§ PROBLEM REQUIREMENTS: Every line below that mentions the word "Zaloguj" should be copied out.
── RECORD SET ──
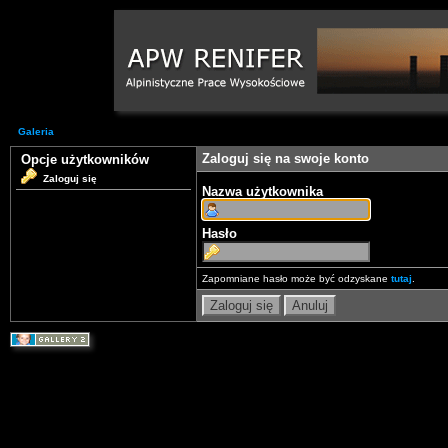
Galeria
Zaloguj się na swoje konto
Opcje użytkowników
Zaloguj się
Nazwa użytkownika
Hasło
Zapomniane hasło może być odzyskane
tutaj
.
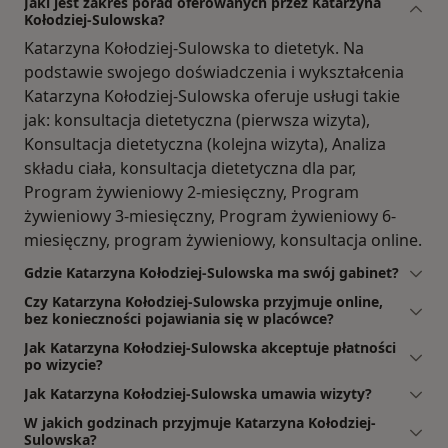
Jaki jest zakres porad oferowanych przez Katarzyna
Kołodziej-Sulowska?
Katarzyna Kołodziej-Sulowska to dietetyk. Na
podstawie swojego doświadczenia i wykształcenia
Katarzyna Kołodziej-Sulowska oferuje usługi takie
jak: konsultacja dietetyczna (pierwsza wizyta),
Konsultacja dietetyczna (kolejna wizyta), Analiza
składu ciała, konsultacja dietetyczna dla par,
Program żywieniowy 2-miesięczny, Program
żywieniowy 3-miesięczny, Program żywieniowy 6-
miesięczny, program żywieniowy, konsultacja online.
Gdzie Katarzyna Kołodziej-Sulowska ma swój gabinet?
Czy Katarzyna Kołodziej-Sulowska przyjmuje online,
bez konieczności pojawiania się w placówce?
Jak Katarzyna Kołodziej-Sulowska akceptuje płatności
po wizycie?
Jak Katarzyna Kołodziej-Sulowska umawia wizyty?
W jakich godzinach przyjmuje Katarzyna Kołodziej-
Sulowska?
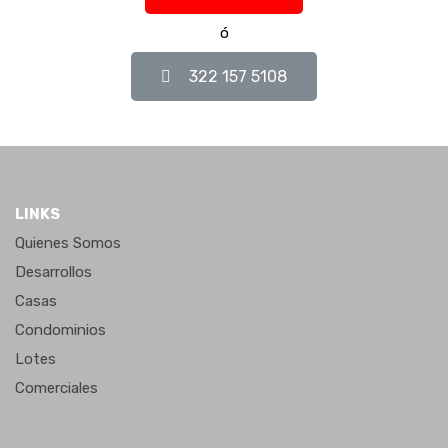
ó
Tipos de propiedad
322 157 5108
Bodegas
Casas
Casas Residencial Plus
Casas Residenciales
LINKS
Condominios
Quienes Somos
Condominios Plus
Desarrollos
Cotos Privados
Casas
Departamentos
Condominios
Desarrollos
Lotes
Lotes
Comerciales
Lotes de uso mixo
Macrolotes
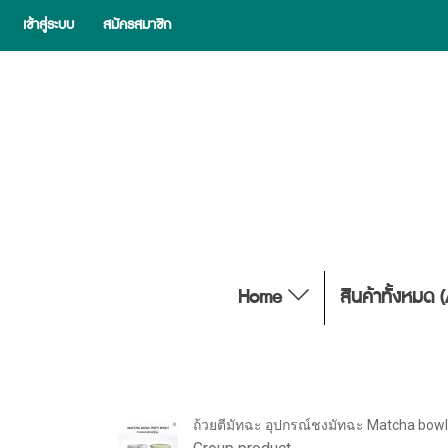
เข้าสู่ระบบ
สมัครสมาชิก
Home
สินค้าทั้งหมด 
ถ้วยตีมัทฉะ อุปกรณ์ชงมัทฉะ Matcha bowl ช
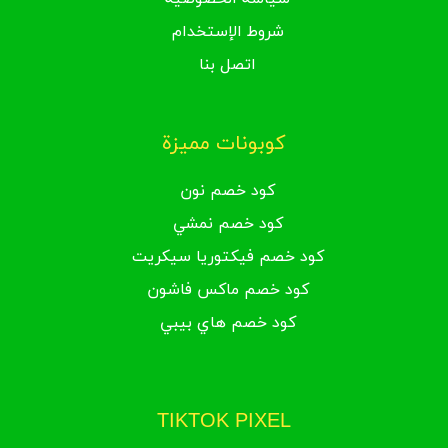
شروط الإستخدام
اتصل بنا
كوبونات مميزة
كود خصم نون
كود خصم نمشي
كود خصم فيكتوريا سيكريت
كود خصم ماكس فاشون
كود خصم هاي بيبي
TIKTOK PIXEL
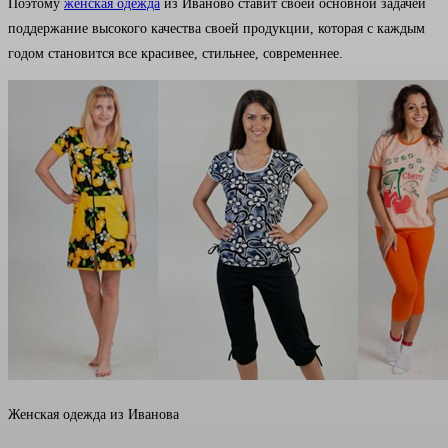
Поэтому
женская одежда
из Иваново ставит своей основной задачей
поддержание высокого качества своей продукции, которая с каждым
годом становится все красивее, стильнее, современнее.
Женская одежда из Иванова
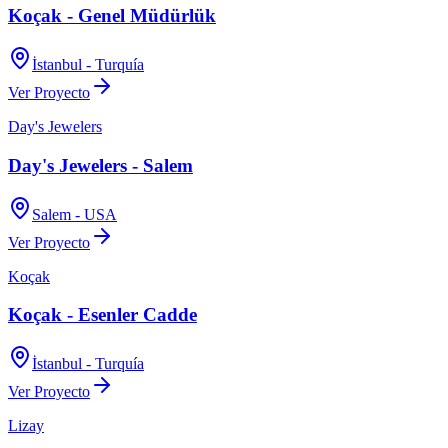
Koçak - Genel Müdürlük
İstanbul - Turquía
Ver Proyecto
Day's Jewelers
Day's Jewelers - Salem
Salem - USA
Ver Proyecto
Koçak
Koçak - Esenler Cadde
İstanbul - Turquía
Ver Proyecto
Lizay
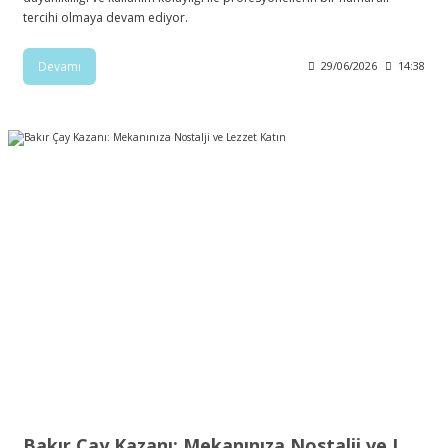
tercihi olmaya devam ediyor.
Devamı
29/06/2026
14:38
Bakır Çay Kazanı: Mekanınıza Nostalji ve Lezzet Katın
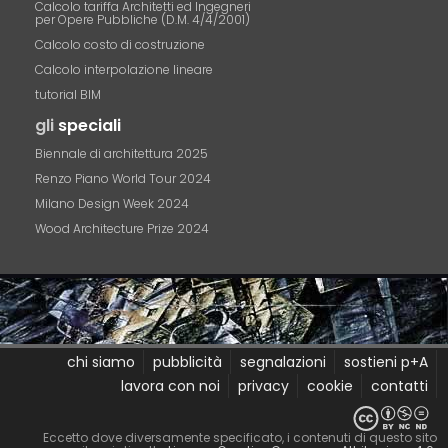
Calcolo tariffa Architetti ed Ingegneri
per Opere Pubbliche (D.M. 4/4/2001)
Calcolo costo di costruzione
Calcolo interpolazione lineare
tutorial BIM
gli
speciali
Biennale di architettura 2025
Renzo Piano World Tour 2024
Milano Design Week 2024
Wood Architecture Prize 2024
chi siamo
pubblicità
segnalazioni
sostieni p+A
lavora con noi
privacy
cookie
contatti
Eccetto dove diversamente specificato, i contenuti di questo sito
───
§ FINISHED TASK:
Zaloguj się na swoje konto
Zaloguj się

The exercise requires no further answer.